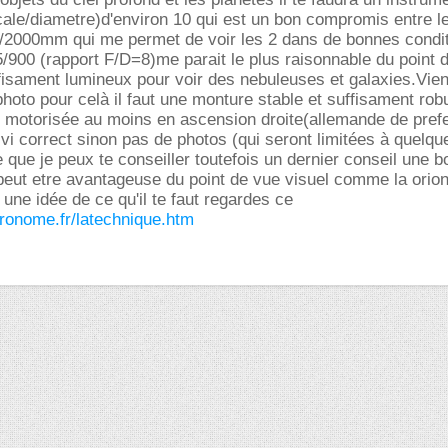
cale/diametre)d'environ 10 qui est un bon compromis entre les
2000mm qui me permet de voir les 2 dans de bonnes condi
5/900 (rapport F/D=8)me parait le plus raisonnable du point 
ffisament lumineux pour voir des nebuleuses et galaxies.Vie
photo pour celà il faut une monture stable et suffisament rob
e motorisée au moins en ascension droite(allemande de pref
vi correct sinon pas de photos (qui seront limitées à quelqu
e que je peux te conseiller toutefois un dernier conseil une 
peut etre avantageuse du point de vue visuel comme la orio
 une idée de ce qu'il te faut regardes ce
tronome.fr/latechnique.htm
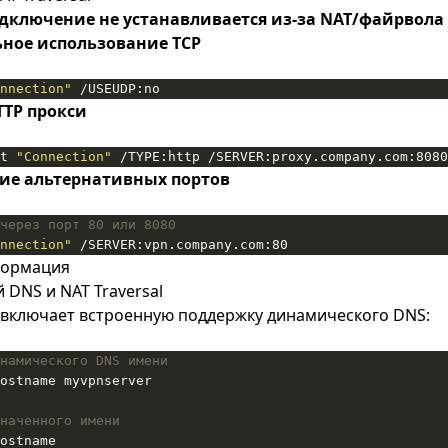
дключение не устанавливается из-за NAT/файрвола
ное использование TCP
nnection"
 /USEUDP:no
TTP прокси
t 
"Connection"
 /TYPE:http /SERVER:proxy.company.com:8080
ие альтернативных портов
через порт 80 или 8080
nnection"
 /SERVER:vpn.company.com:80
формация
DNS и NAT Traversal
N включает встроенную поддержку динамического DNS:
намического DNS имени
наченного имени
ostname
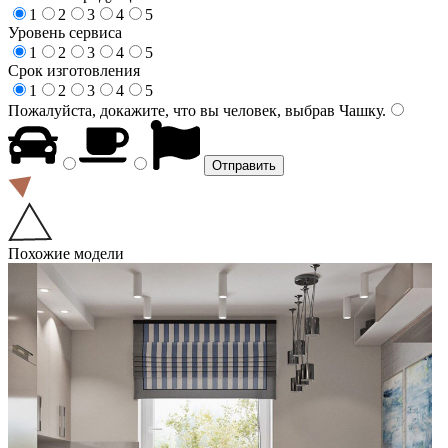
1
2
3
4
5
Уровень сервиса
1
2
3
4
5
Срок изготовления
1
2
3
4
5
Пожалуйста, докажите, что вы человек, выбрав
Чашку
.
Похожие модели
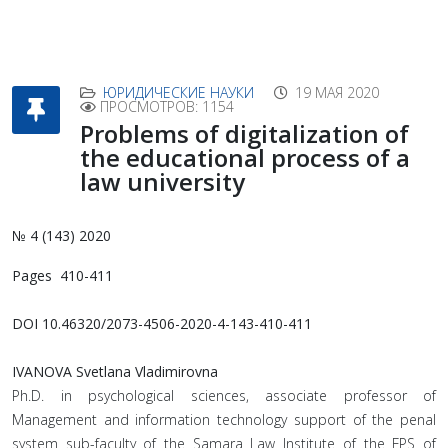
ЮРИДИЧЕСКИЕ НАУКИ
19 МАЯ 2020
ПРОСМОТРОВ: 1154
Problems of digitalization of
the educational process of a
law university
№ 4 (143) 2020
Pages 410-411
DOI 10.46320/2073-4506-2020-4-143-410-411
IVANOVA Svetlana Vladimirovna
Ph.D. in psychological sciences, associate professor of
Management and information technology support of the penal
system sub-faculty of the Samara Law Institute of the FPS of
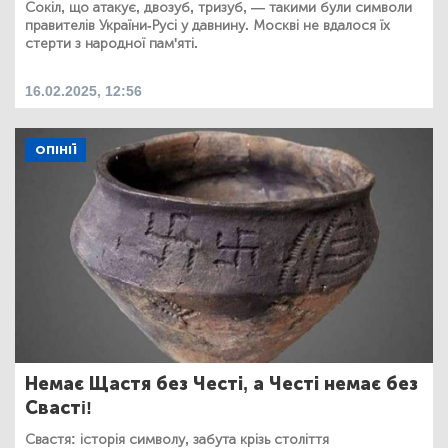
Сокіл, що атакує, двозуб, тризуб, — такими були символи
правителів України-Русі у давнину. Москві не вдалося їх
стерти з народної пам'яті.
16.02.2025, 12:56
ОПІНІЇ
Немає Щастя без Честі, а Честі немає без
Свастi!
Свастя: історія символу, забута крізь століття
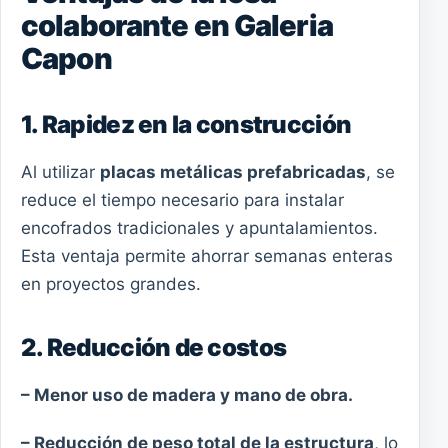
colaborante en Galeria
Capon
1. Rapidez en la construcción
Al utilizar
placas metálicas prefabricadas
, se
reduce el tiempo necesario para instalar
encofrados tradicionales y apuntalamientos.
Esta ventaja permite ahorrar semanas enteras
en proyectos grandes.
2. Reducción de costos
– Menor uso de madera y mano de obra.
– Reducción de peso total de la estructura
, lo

········

WHAT IS NEEDED:
Lines of the listing above that hold the string "faut" should each be copied.

ANSWER BELOW:
photo pour celà il faut une monture stable et suffisament rob
 une idée de ce qu'il te faut regardes ce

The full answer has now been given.